On Boxing Day 1962, when Juliet Nicolson was eight years old, the snow began to fall. It did not stop for ten weeks.

The threat of nuclear war had reached its terrifying height with the recent Cuban Missile Crisis, unemployment was on the rise, and yet, underneath the frozen surface, new life was beginning to stir.

From poets to pop stars, shopkeepers to schoolchildren, and her own family's experiences, Juliet Nicolson traces the hardship of that frozen winter and the emancipation that followed. That spring, new life was unleashed, along with freedoms we take for granted today.

'An absolutely mesmerising book' Antonia Fraser


  • Nicolson makes social history feel like reading the best and most gripping novel.
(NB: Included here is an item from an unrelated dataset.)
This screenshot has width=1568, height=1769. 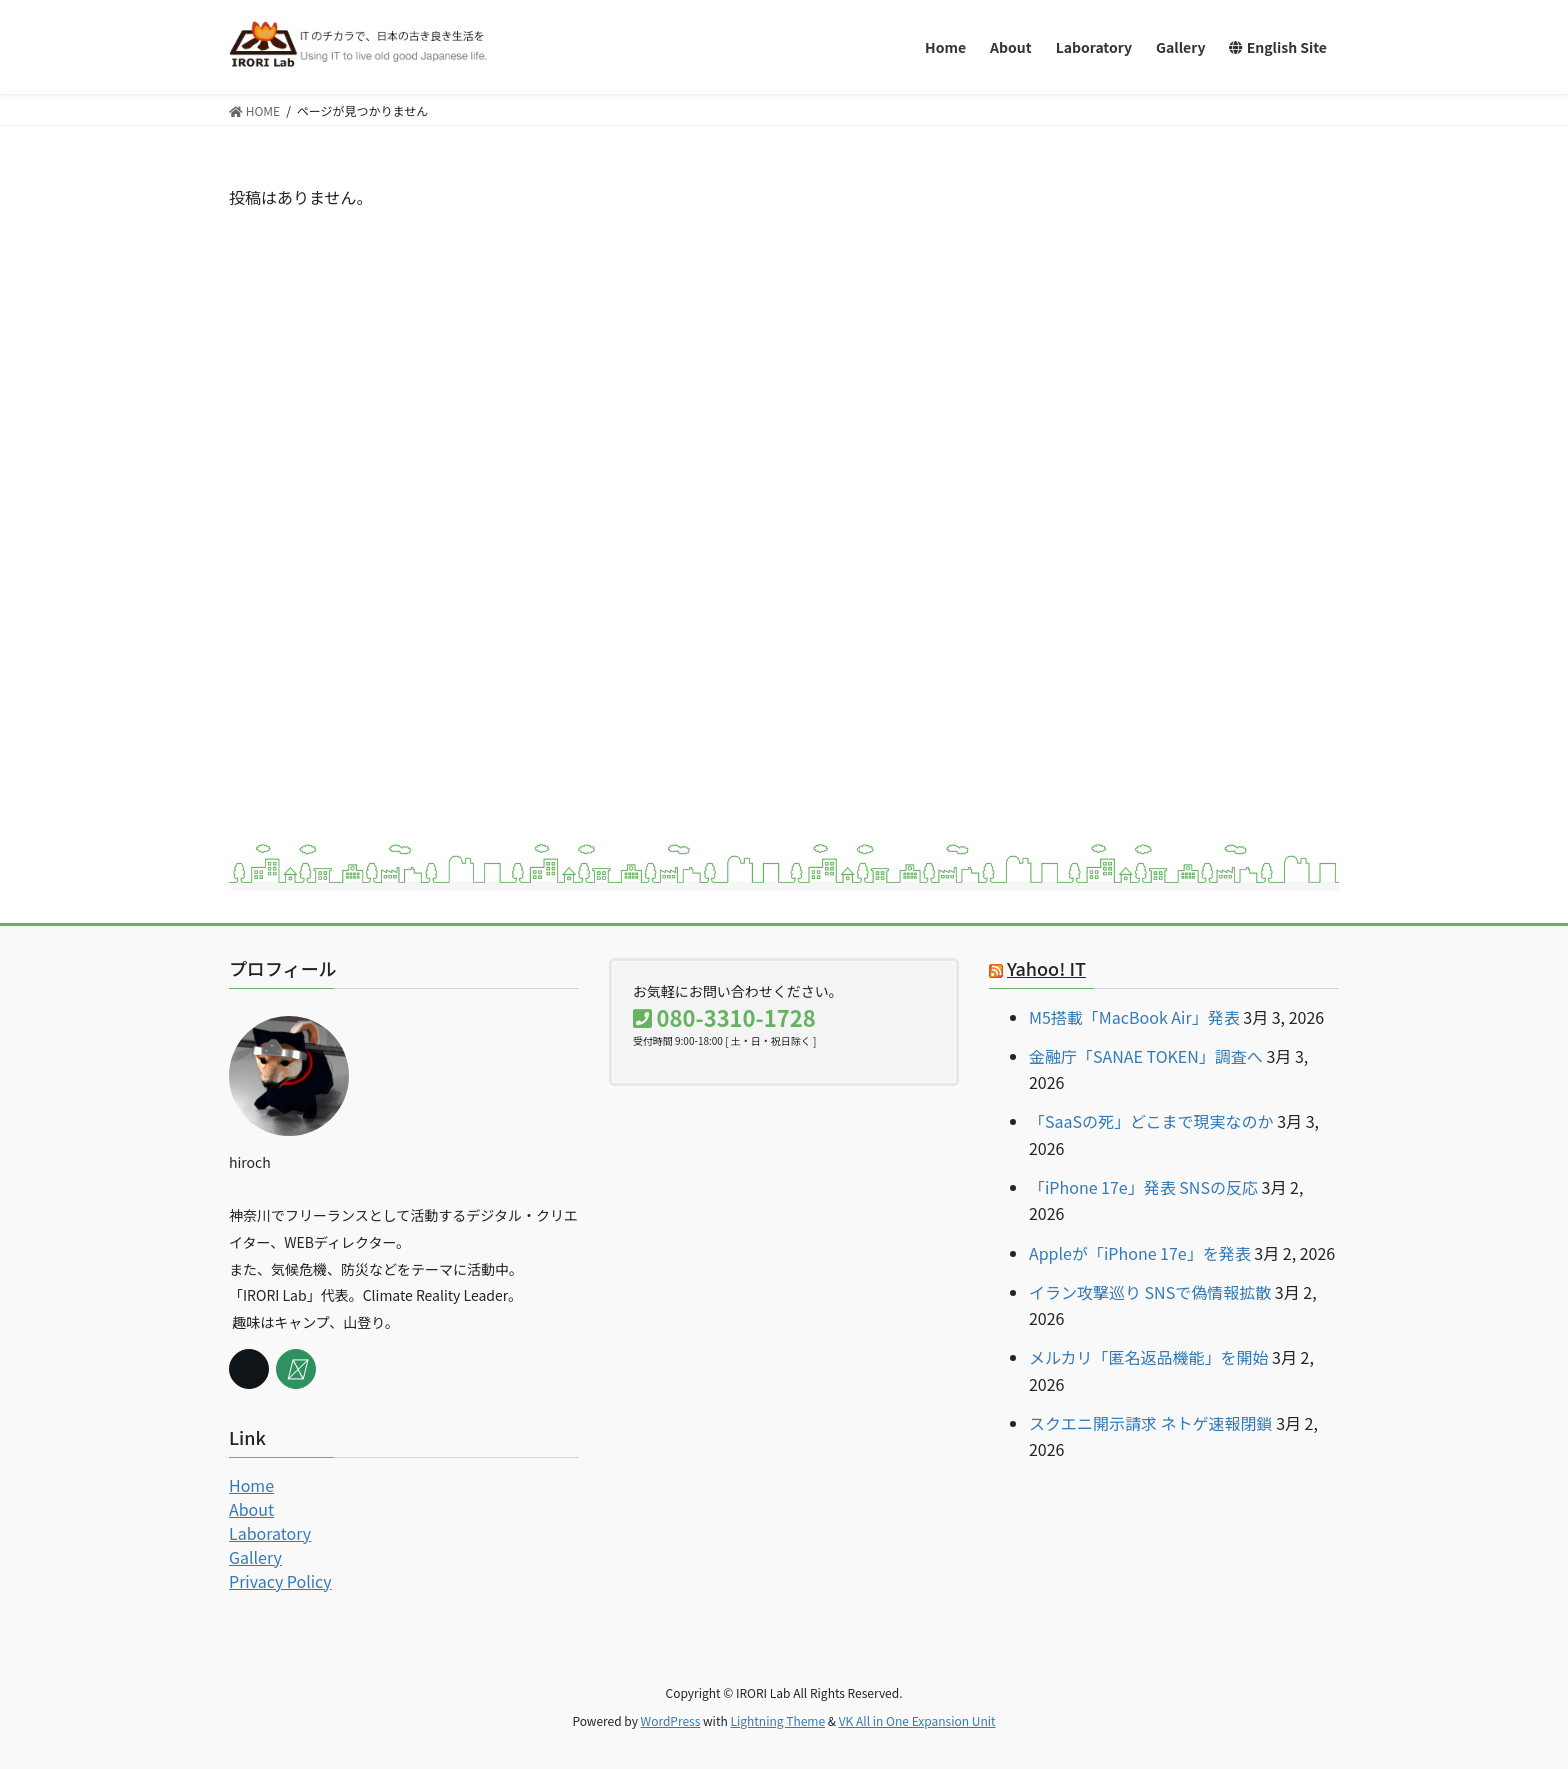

A beautiful, wholly original book
    India Knight

About the author

Juliet Nicolson

Juliet Nicolson is the bestselling author of three works of history, The Great Silence: 1918-1920 Living in the Shadow of the Great War; The Perfect Summer: Dancing into Shadow in 1911; and Frostquake: The frozen winter of 1962 and how Britain emerged a different country; as well as a family memoir, A House Full of Daughters. She lives with her husband in East Sussex, not far from Sissinghurst, where she spent her childhood.